▶ _Exercise_:
Could you return every line of the records below that contains the word "icon"?

___ Dataset content

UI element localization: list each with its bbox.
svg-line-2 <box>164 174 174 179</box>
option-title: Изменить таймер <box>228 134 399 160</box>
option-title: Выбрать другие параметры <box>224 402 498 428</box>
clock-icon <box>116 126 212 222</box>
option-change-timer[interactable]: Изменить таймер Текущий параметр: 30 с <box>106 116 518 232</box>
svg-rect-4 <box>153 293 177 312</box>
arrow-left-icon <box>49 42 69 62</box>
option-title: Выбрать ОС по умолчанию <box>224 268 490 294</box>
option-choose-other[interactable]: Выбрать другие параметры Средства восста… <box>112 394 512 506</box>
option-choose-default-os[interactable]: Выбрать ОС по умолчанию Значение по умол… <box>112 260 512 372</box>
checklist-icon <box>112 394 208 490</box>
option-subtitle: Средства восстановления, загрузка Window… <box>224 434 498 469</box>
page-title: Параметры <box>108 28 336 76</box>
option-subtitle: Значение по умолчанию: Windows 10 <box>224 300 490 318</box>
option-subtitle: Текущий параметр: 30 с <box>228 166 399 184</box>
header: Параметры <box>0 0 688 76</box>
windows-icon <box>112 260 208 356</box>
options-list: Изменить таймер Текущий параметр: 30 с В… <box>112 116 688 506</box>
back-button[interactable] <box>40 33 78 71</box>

______

▶ _Solution for this exercise_:
clock-icon <box>116 126 212 222</box>
arrow-left-icon <box>49 42 69 62</box>
checklist-icon <box>112 394 208 490</box>
windows-icon <box>112 260 208 356</box>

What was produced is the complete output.